BEGIN Material to process
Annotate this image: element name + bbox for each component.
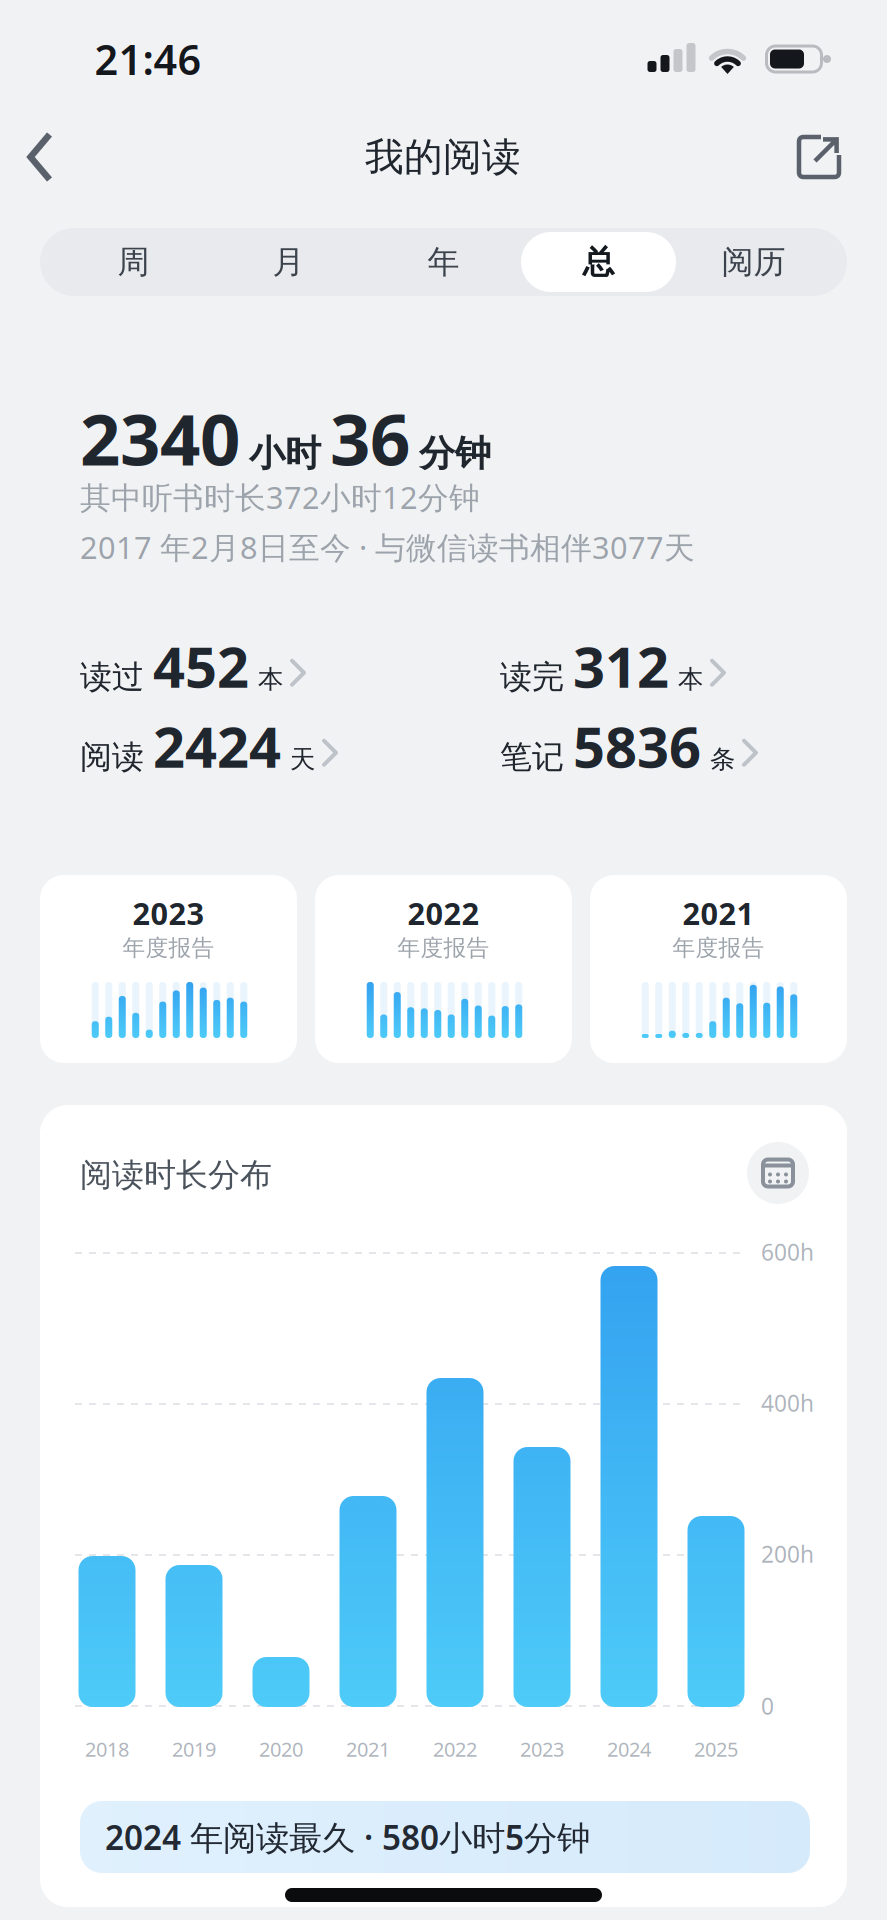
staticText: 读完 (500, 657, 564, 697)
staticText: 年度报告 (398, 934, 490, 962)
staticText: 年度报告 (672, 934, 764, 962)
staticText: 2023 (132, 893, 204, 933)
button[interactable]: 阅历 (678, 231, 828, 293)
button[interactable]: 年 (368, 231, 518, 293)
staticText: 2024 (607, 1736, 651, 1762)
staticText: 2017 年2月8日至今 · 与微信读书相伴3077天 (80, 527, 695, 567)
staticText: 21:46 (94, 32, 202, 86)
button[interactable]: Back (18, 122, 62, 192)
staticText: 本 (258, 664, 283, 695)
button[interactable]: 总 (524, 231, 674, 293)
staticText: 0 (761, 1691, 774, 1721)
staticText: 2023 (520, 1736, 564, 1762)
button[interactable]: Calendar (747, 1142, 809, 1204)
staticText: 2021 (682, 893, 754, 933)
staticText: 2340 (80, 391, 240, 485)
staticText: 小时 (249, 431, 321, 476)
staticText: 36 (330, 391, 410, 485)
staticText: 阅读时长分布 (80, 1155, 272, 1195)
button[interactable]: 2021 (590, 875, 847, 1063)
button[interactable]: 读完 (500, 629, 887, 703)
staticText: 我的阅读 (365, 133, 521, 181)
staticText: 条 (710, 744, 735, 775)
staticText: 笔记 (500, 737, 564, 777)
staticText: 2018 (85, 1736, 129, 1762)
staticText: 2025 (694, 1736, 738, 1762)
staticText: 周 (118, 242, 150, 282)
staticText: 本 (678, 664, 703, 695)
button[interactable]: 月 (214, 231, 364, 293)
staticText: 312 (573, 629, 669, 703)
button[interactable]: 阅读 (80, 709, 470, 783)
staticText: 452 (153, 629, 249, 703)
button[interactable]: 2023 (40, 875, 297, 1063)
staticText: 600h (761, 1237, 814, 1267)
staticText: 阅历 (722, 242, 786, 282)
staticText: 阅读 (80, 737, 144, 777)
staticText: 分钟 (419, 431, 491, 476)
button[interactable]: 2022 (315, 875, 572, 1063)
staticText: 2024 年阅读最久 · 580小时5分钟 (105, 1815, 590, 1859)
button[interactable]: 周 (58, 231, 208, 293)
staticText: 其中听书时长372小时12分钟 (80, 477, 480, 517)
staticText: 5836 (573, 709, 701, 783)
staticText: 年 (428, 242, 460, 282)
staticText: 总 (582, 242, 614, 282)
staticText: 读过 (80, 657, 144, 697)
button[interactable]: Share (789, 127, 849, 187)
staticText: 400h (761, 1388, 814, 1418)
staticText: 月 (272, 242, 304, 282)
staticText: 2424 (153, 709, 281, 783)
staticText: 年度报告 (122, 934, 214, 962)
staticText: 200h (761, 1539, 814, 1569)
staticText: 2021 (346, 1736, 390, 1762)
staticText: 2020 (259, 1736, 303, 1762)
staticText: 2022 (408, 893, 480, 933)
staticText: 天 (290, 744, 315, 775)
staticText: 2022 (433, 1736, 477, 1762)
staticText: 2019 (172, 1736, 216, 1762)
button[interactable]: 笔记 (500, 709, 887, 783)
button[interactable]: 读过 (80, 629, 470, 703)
END Material to process
BEGIN Material to process
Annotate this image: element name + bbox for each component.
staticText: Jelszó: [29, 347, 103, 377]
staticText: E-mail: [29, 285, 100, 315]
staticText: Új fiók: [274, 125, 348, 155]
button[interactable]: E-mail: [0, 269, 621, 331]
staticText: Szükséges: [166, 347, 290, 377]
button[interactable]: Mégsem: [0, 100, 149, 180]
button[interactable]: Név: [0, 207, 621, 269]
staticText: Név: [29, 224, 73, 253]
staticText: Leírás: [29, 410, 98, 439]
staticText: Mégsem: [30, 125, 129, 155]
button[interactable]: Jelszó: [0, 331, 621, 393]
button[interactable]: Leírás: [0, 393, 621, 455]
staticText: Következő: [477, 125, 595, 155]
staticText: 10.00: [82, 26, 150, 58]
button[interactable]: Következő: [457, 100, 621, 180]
END Material to process
Whenever a line of the data includes "Következő", copy that line.

### Task output:
staticText: Következő: [477, 125, 595, 155]
button[interactable]: Következő: [457, 100, 621, 180]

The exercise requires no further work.